Aplicando estes conceitos ao caso dos autos, cumpre desde logo sublinhar que o valor da causa se fixou nos 2.629,50 Eur., valor inferior ao da alçada dos tribunais tributários.

A Recorrente invoca, de um lado, que o valor da causa não deveria ser o fixado, mas sim o da importância cuja anulação se pretende, e que, por outro, há várias decisões, quanto à componente ambiental, que estão em oposição com o decidido.

Vejamos então.

Quanto ao recurso em torno do valor da causa, o mesmo não entra na exceção mencionada supra, prevista no art.º 629.º, n.º 2, al. b), do CPC, porquanto o que a FP defende é que o valor deveria ser inferior ao fixado, e não superior ao da alçada do tribunal tributário.

Quanto ao mérito, a FP considera que a sentença proferida se encontra em oposição com as seguintes sentenças, já transitadas em julgado:

a) Sentença proferida a 15.02.2022, no processo 779/20.3BELRA;

b) Sentença proferida a 01.07.2022, no processo 159/21.3BELRS;

c) Sentença proferida a 07.01.2022, no processo 885/21.9BELRA; e

d) Sentença proferida a 20.05.2022, no processo 884/21.9BELRA.

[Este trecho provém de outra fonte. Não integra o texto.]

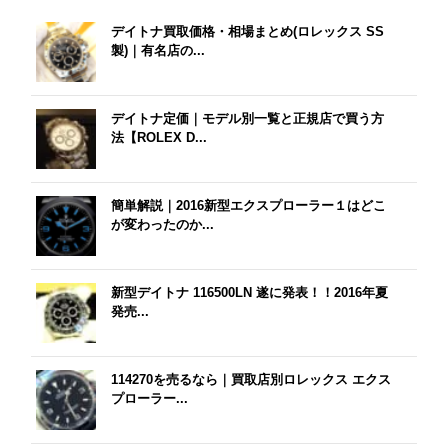
デイトナ買取価格・相場まとめ(ロレックス SS
製)｜有名店の...
デイトナ定価｜モデル別一覧と正規店で買う方
法【ROLEX D...
簡単解説｜2016新型エクスプローラー１はどこ
が変わったのか...
新型デイトナ 116500LN 遂に発表！！2016年夏
発売...
114270を売るなら｜買取店別ロレックス エクス
プローラー...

Cumpre, então, aferir se se verifica, efetivamente, a alegada oposição.

Antes de mais, há que elencar os requisitos subjacentes à admissibilidade do recurso previsto no n.º 3 do art.º 280.º do CPPT, a saber:

a) Identidade da questão fundamental de direito;

b) A ausência de alteração substancial da regulamentação jurídica;

c) Identidade das situações fáticas;

d) Antagonismo de soluções jurídicas entre a sentença de que se recorre e, no mínimo, quatro sentenças proferidas por qualquer outro tribunal tributário [v., a este respeito, o Acórdão do Supremo Tribunal Administrativo, de 23.06.2021 (Processo: 0751/10.1BEALM)].

Na sentença recorrida, não obstante, em sede de relatório, ter sido elencada a alegação de que a FP pugnava pela inutilidade superveniente da lide, na mesma nada foi conhecido a esse respeito, sendo que nunca foi oportunamente alegada a nulidade da sentença por omissão de pronúncia.

Assim, o Tribunal a quo apreciou a conformidade do art.º 11.º do CISV com o direito da União Europeia e, bem assim, o direito do Impugnante a juros indemnizatórios. Concluiu pela procedência da pretensão do Impugnante, considerando ilegal a liquidação na parte atinente à componente ambiental, no valor de 2.629,50 Eur., condenando igualmente a FP no pagamento dos juros indemnizatórios.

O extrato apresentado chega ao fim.